Simply stated, Milton was a man’s world in most respects, as would have been the case most anywhere else in the U. S. at the time. Two women ran their own millinery businesses, and one, Mrs. Sallie Ponder, was part owner of a schooner and other properties which she managed astutely. For most women, church organizations such as the Woman’s Society of Christian Service (WSCS) and lay organizations such as the Woman’s Christian Temperance Movement (WCTU) were the principal means of engagement with each other and the community. The impact of their activities was significant and in keeping with their Christian principles. On the other hand, the idea of universal suffrage was publicly dismissed, and behavior that deviated from idealized Victorian notions of women’s comportment was distinctly frowned upon in the press.

Racism and what we would today call racial profiling were pervasive and jarring to our present-day sensibilities. Nearly all facets of life were segregated, including churches, cemeteries, public schooling and public accommodations, but the worse aspect by far was the immediate presumption of an African-American suspect’s guilt by whites, whether the crime was petty theft or rape and murder. In the most extreme case, the mob lynching of African-American rape-murder suspect George White in Wilmington in 1903 – not by hanging from a tree, but by burning him alive – may have engendered some horror and expressions that “he should at least have been given a trial,” but no challenge to the presumption that he was guilty anyway. These attitudes were as much a part of Milton’s collective thinking as they were anywhere else in the state.

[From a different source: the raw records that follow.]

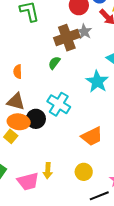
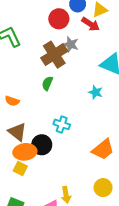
orange semicircle: (18, 72) -> (12, 101), turned -56
cyan star: (97, 82) -> (96, 92), size x0.6
brown triangle: (16, 102) -> (17, 132), turned 36
cyan cross: (59, 104) -> (62, 124), size x0.7

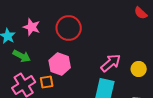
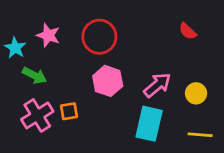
red semicircle: (141, 13) -> (188, 31), moved
pink hexagon: (60, 64) -> (108, 81), moved

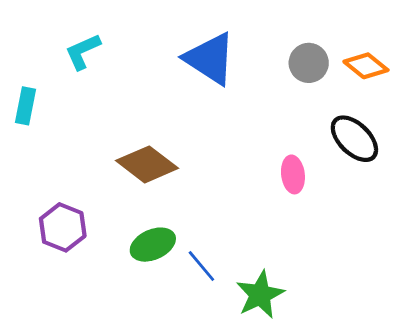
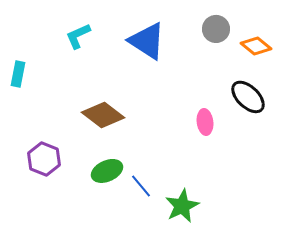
cyan L-shape: (83, 51) -> (78, 36), moved
gray circle: (309, 63) -> (216, 29), moved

Within Milton, all was not ideal. Young men often gathered downtown at night, shooting craps, getting drunk, swearing, and fighting. For a small town, Milton experienced a surprisingly high number of burglaries of stores and residences in the early 1900’s, as well as chicken theft, vandalism and the occasional stabbing. With one town bailiff and no other police presence, maintenance of public order was of increasing concern by 1906.

Health and Safety

Horse teams remained the primary form of local transportation in southern Delaware well into the second decade on the twentieth century. As a consequence, horse droppings created an unsightly and smelly nuisance. Add to that the fact that people within the town limits still kept hog pens, chickens and other domestic animals, and during the canning season the whole town smelled like tomatoes, and you have a town often filled with unpleasant odors and the potential for disease transmission.

If we could name one fear 1906 that was common to all social classes, races and genders, that would the fear of infectious diseases. In this era before antibiotics and childhood vaccinations, deaths from typhoid fever, diphtheria, pneumonia, septicemia, and tuberculosis struck young and old alike. The incidence of tuberculosis, which was then called “consumption” for its wasting effect on the victim’s body, was astonishingly high for a rural area. Gastrointestinal infections, which are unpleasant but easily treatable today would often kill the patient then; this was especially hard on children under two years of age, whose mortality rate was much higher in lower Delaware than in the rest of the state. Cancer rarely appeared on death certificates; acute infections, degenerative diseases associated with aging, heart disease and stroke were the leading killers of adults.

For children as well as working adults, accidents were commonplace, especially on farms and around large animals. Automobile accidents were as yet unknown in Milton, but injuries due to runaway carriages and wagon teams were routine. Maiming from wood chopping, falls from scaffolding and other workplace accidents were commonplace as well in a community that had very few white collar workers.

Summary

This, then, was Milton in 1906: its babies born at home and its elderly dying in their own beds; people modestly successful in their occupations, seriously God-fearing, engaged with each other and the community through fraternal organizations and church-sponsored groups, aware of the wider world but emphatically dedicated to preserving the social order as they understood it.